The first thing he remembered clearly was the sound of the wind.

It slipped over the low hills and across the patchwork of fields, carrying the smell of dry earth and leftover straw. It rattled the crooked shutters, hissed through the thatched roofs, and made the old wooden bell at the roadside shrine clack against its frame in slow, irregular beats.

In the Pale Wind region, even the wind sounded tired.

A boy sat on the edge of a narrow irrigation ditch, bare feet dangling above the thin strip of sluggish water. His trousers were rolled up to the knee, patched twice over by hands that knew how to make old cloth last one more season. Mud streaked his shins. In his hand, a thin stick traced lines in the damp soil.

A circle.

A cross inside.

Four small marks around it.

He didn't know what it meant. Sun. Wheel. Seed. Gate. It just felt like it should mean something.

"Shen! If you fall in that ditch again, I'll let the frogs adopt you."

The shout cut through the wind. He turned his head.

A woman stood at the edge of the field, one hand on her hip, the other shading her eyes. Her hair was tied back with a faded strip of cloth, a few loose strands plastered to her forehead with sweat. The apron around her waist bore stains of soy, flour, and smoke. Her expression was half stern, half amused—the exact mixture that always made his chest feel oddly light.

"I won't fall," the boy answered.

"You say that every time." She snorted. "Last week you 'didn't fall' either, but somehow your clothes had to be washed twice."

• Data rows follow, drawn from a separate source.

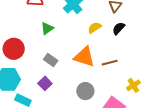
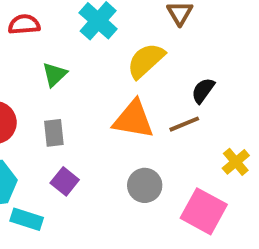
yellow semicircle: (95, 28) -> (146, 61), size x1.5
black semicircle: (119, 28) -> (203, 91), moved
gray rectangle: (51, 60) -> (54, 133), moved, turned 56

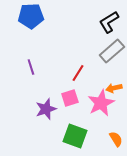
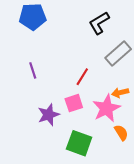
black L-shape: (109, 22) -> (99, 23), moved
orange semicircle: (116, 139) -> (121, 133), moved

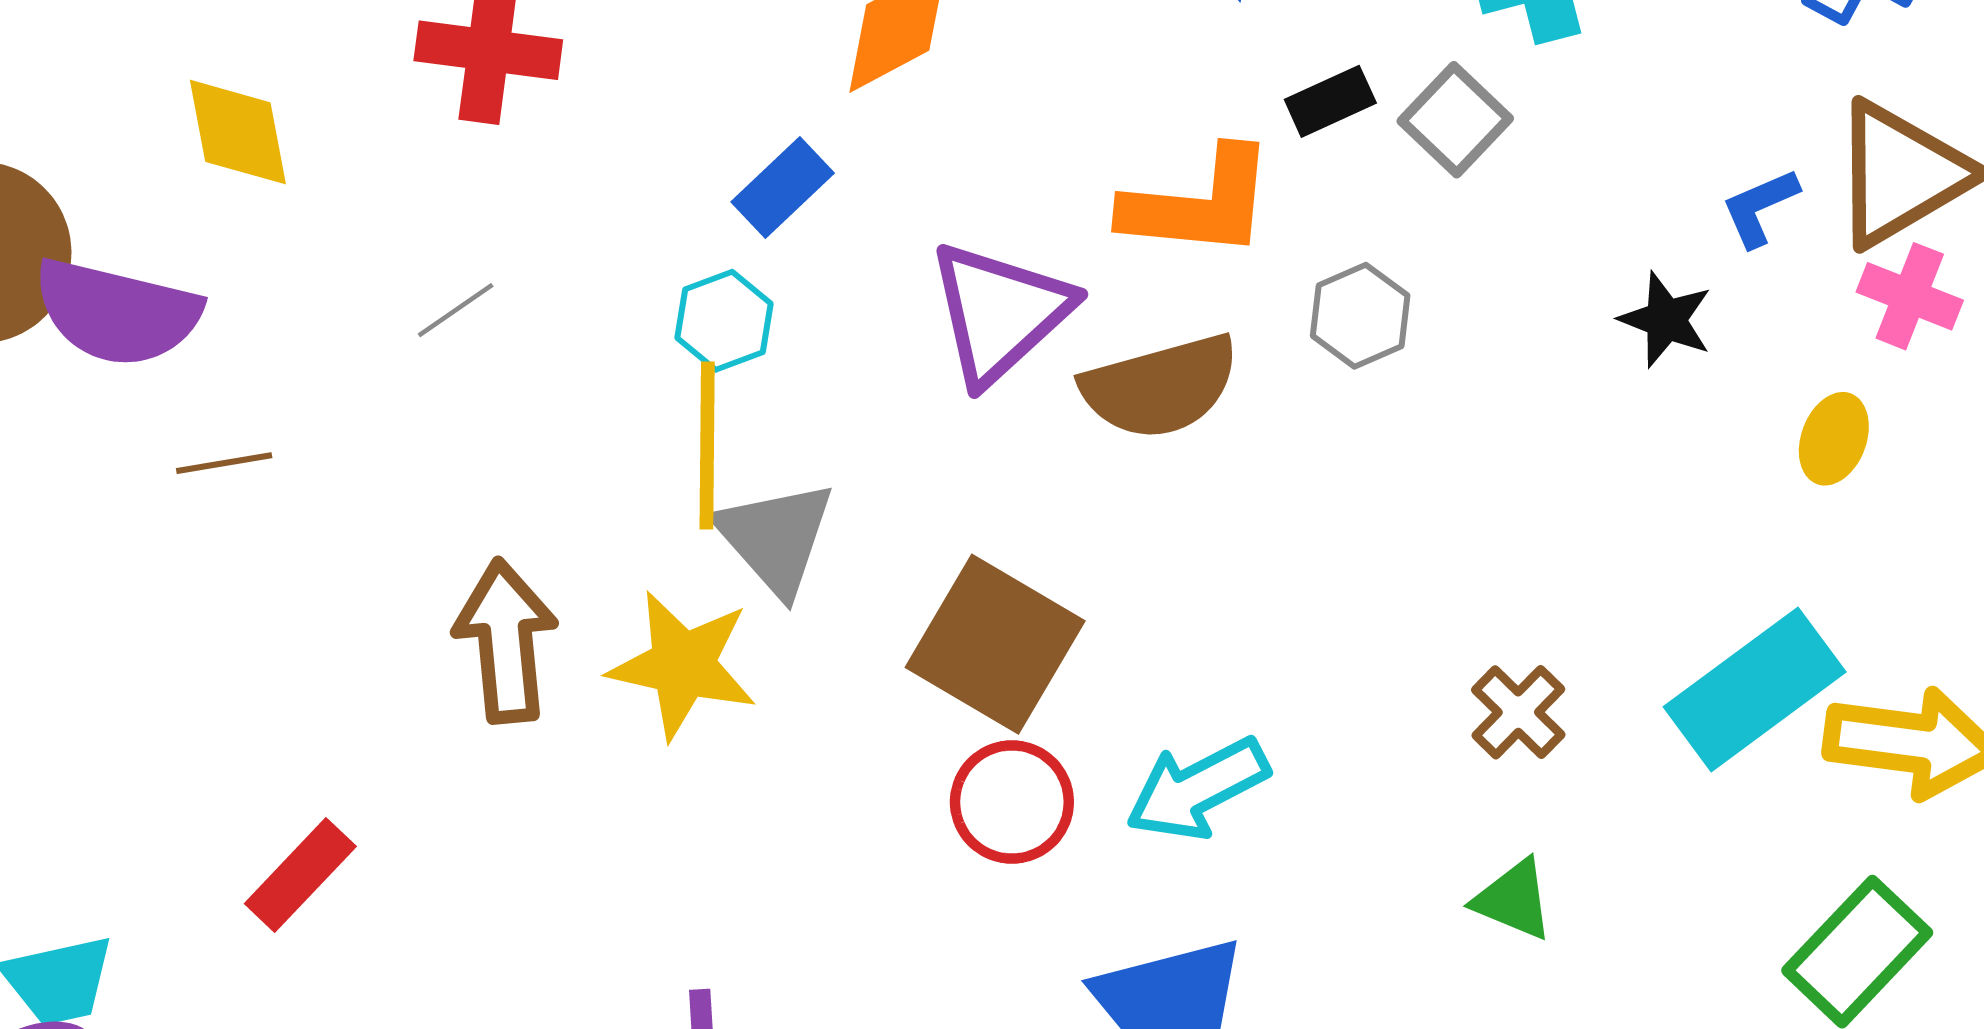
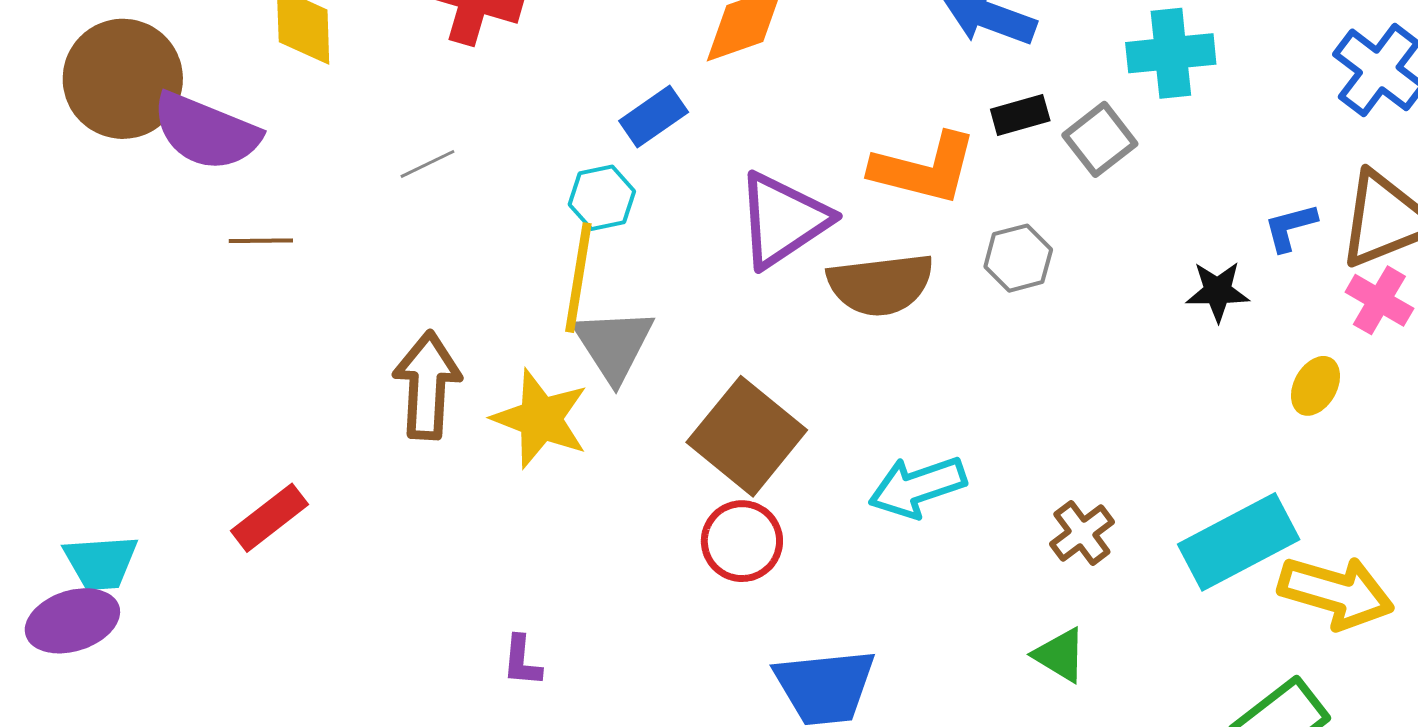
black star: (1666, 320) -> (1218, 291), turned -30
cyan arrow: (1197, 789) -> (917, 487), moved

"That's because Da Niu pushed me."

"Mm. And you, you didn't push him first, of course."

He opened his mouth, closed it, and looked back down at the mud. The stick kept moving.

The woman watched him for a moment longer, then sighed.

"Lunch is ready. Your father will be back from the upper field soon. If he smells food and doesn't see you in the house…" She tilted her head. "I'll let him eat your portion too."

That finally got him moving.

He hopped to his feet, wiped his hand on his already dirty shirt, and trotted toward her. Behind her, the village sprawled in a loose cluster of houses and sheds, all wood and packed earth. Smoke rose from a handful of chimneys before flattening as the wind caught it and smeared it toward the horizon.

"Did you help with the firewood?" she asked, falling into step beside him.

"Yes."

"Did you spread straw for the chickens?"

"Yes."

"Did you wash your hands?"

He hesitated. "…I wiped them."

She stopped. He took two more steps before realizing, then turned back.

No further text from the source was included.